L’agguato del 15 settembre: una Smart crivellata di colpi

Lo scorso 15 settembre, a Napoli, una Smart è stata bersaglio di un agguato a colpi d’arma da fuoco. Uno dei due occupanti è rimasto gravemente ferito, in un episodio che ha scosso i Quartieri Spagnoli. Le indagini dei carabinieri, coordinate dalla DDA e dalla Procura per i Minorenni, hanno rivelato retroscena inquietanti e dinamiche interne a un gruppo malavitoso locale.

Il movente: un video intimo e la vendetta del boss

Secondo gli inquirenti, il movente dell’agguato sarebbe riconducibile a un video intimo. Un membro del gruppo, legato sentimentalmente alla figlia del capo, avrebbe mostrato ad altri le immagini dei suoi rapporti con la ragazza. Questa violazione della privacy e del codice d’onore del clan ha scatenato la reazione del boss, deciso a punire il responsabile.

Il raid: tre persone in azione, due in ritardo

Al raid hanno partecipato tre persone: il capo del gruppo, uno dei suoi figli e un complice non ancora identificato. A bordo di uno scooter rubato, hanno crivellato di colpi la Smart. Altri due giovani, anch’essi su uno scooter, avrebbero dovuto partecipare all’azione, ma sono arrivati in ritardo, a cose già fatte. L’obiettivo principale dell’agguato, presente nella Smart, è rimasto miracolosamente illeso.

La vendetta: spari alle gambe per un errore di persona

Il mancato omicidio ha innescato una spirale di vendetta. La vittima designata del primo agguato si è recata presso l’abitazione della fidanzata di un uomo di fiducia del boss e ha sparato, ferendolo alle gambe.

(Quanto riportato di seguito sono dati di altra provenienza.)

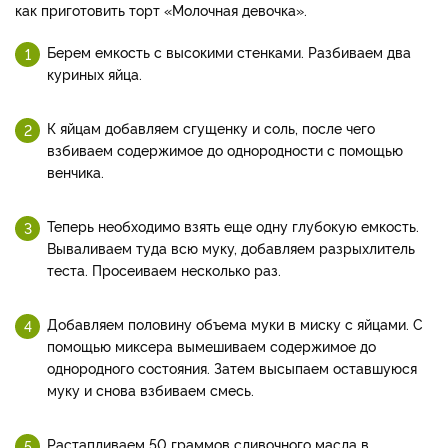
как приготовить торт «Молочная девочка».
Берем емкость с высокими стенками. Разбиваем два
куриных яйца.
К яйцам добавляем сгущенку и соль, после чего
взбиваем содержимое до однородности с помощью
венчика.
Теперь необходимо взять еще одну глубокую емкость.
Вываливаем туда всю муку, добавляем разрыхлитель
теста. Просеиваем несколько раз.
Добавляем половину объема муки в миску с яйцами. С
помощью миксера вымешиваем содержимое до
однородного состояния. Затем высыпаем оставшуюся
муку и снова взбиваем смесь.
Растапливаем 50 граммов сливочного масла в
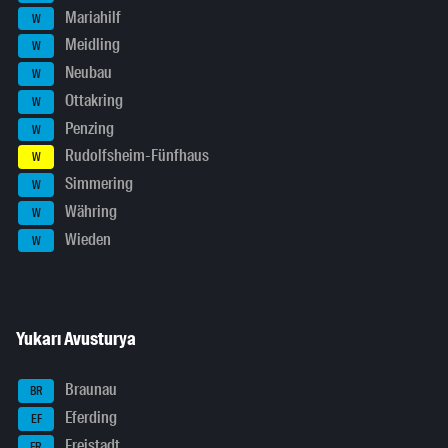
Mariahilf
W
Meidling
W
Neubau
W
Ottakring
W
Penzing
W
Rudolfsheim-Fünfhaus
W
Simmering
W
Währing
W
Wieden
W
Yukarı Avusturya
Braunau
BR
Eferding
EF
Freistadt
FR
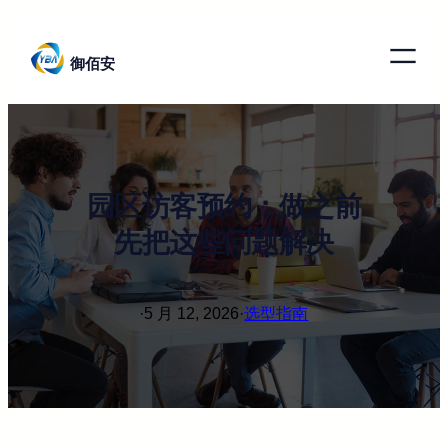
跳
至
御佰安
内
容
园区访客预约：做之前
先把这些问题解决
·
5 月 12, 2026
·
选型指南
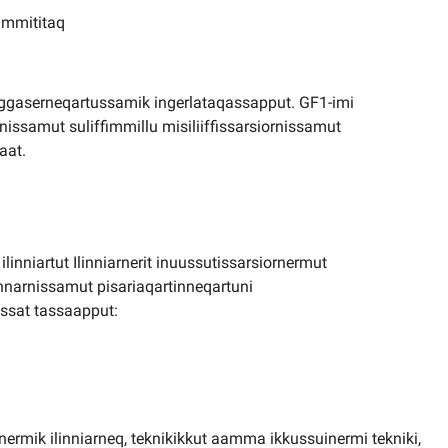
sammititaq
 naggaserneqartussamik ingerlataqassapput. GF1-imi
rnissamut suliffimmillu misiliiffissarsiornissamut
aat.
linniartut Ilinniarnerit inuussutissarsiornermut
nnarnissamut pisariaqartinneqartuni
assat tassaapput:
inermik ilinniarneq, teknikikkut aamma ikkussuinermi tekniki,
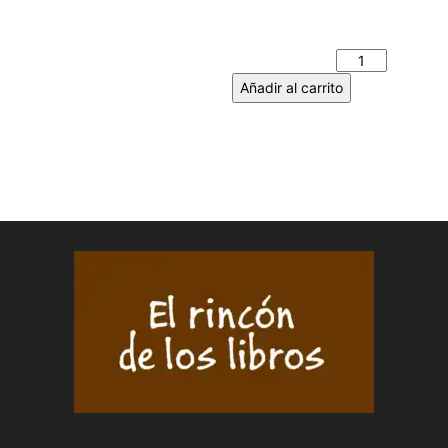
ANA FRANK NO PUEDE VER
LA LUNA - Pablo MÉNDEZ
cantidad
Añadir al carrito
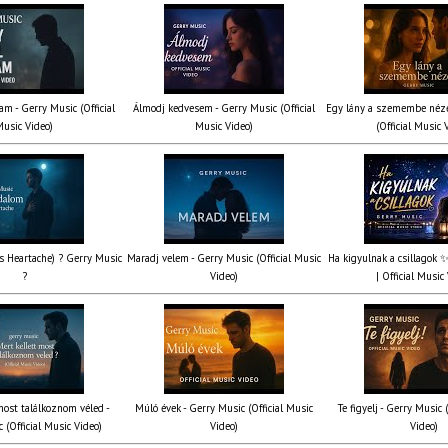
am - Gerry Music (Official
Álmodj kedvesem - Gerry Music (Official
Egy lány a szemembe néze
usic Video)
Music Video)
(Official Music 
’s Heartache) ? Gerry Music
Maradj velem - Gerry Music (Official Music
Ha kigyulnak a csillagok 
?
Video)
| Official Music
most találkoznom véled -
Múló évek - Gerry Music (Official Music
Te figyelj - Gerry Music 
 (Official Music Video)
Video)
Video)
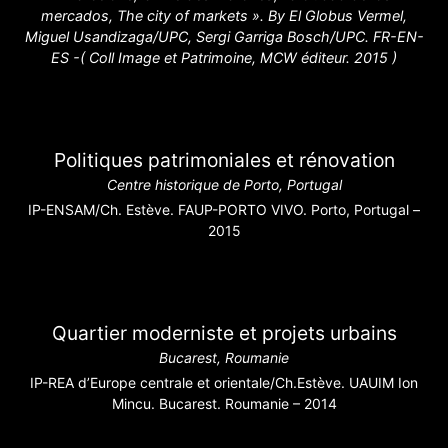
mercados, The city of markets ». By El Globus Vermel,
Miguel Usandizaga/UPC, Sergi Garriga Bosch/UPC. FR-EN-
ES -( Coll Image et Patrimoine, MCW éditeur. 2015 )
Politiques patrimoniales et rénovation
Centre historique de Porto, Portugal
IP-ENSAM/Ch. Estève. FAUP-PORTO VIVO. Porto, Portugal –
2015
Quartier moderniste et projets urbains
Bucarest, Roumanie
IP-REA d’Europe centrale et orientale/Ch.Estève. UAUIM Ion
Mincu. Bucarest. Roumanie – 2014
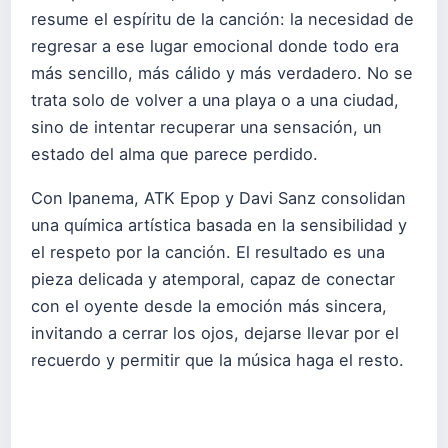
resume el espíritu de la canción: la necesidad de
regresar a ese lugar emocional donde todo era
más sencillo, más cálido y más verdadero. No se
trata solo de volver a una playa o a una ciudad,
sino de intentar recuperar una sensación, un
estado del alma que parece perdido.
Con Ipanema, ATK Epop y Davi Sanz consolidan
una química artística basada en la sensibilidad y
el respeto por la canción. El resultado es una
pieza delicada y atemporal, capaz de conectar
con el oyente desde la emoción más sincera,
invitando a cerrar los ojos, dejarse llevar por el
recuerdo y permitir que la música haga el resto.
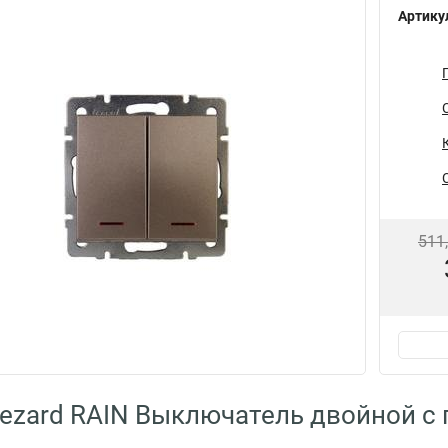
Артику
511
ezard RAIN Выключатель двойной с 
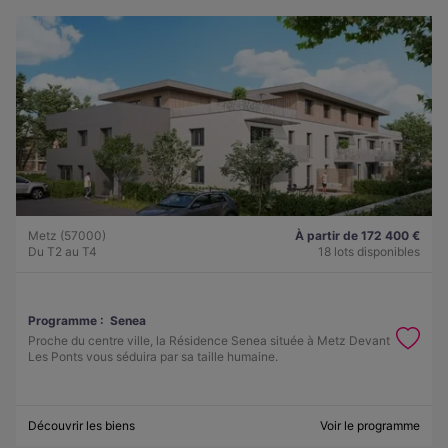
Metz (57000)
À partir de 172 400 €
Du T2 au T4
18 lots disponibles
Programme :
Senea
Proche du centre ville, la Résidence Senea située à Metz Devant
Les Ponts vous séduira par sa taille humaine.
Découvrir les biens
Voir le programme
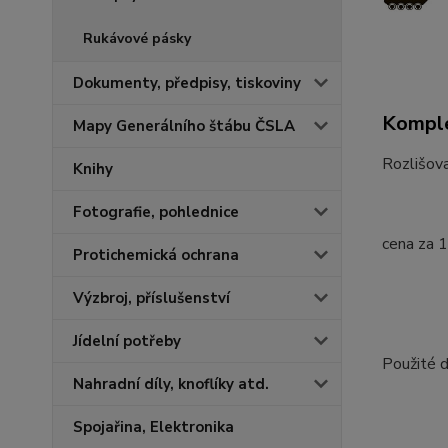
Rukávové pásky
Dokumenty, předpisy, tiskoviny
Komple
Mapy Generálního štábu ČSLA
Rozlišova
Knihy
Fotografie, pohlednice
cena za 
Protichemická ochrana
Výzbroj, příslušenství
Jídelní potřeby
Použité d
Nahradní díly, knoflíky atd.
Spojařina, Elektronika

L’uomo ferito era, in realtà, uno dei due giovani arrivati in ritardo all’agguato originario.

Fermati il boss e una complice: indagini in corso

I carabinieri della compagnia di Napoli Centro hanno sottoposto a fermo due persone maggiorenni: il 46enne capo del gruppo malavitoso, già ai domiciliari, e una donna di 20 anni. Il boss, secondo gli investigatori, avrebbe pianificato una fuga in Spagna, dove aveva contatti. La donna è accusata di aver aiutato i due minorenni, giunti in ritardo all’agguato, fornendo loro supporto logistico e coprendo la targa dello scooter. Uno dei due minorenni è destinatario, insieme al figlio del boss, di un altro decreto di fermo emesso dalla Procura dei Minorenni.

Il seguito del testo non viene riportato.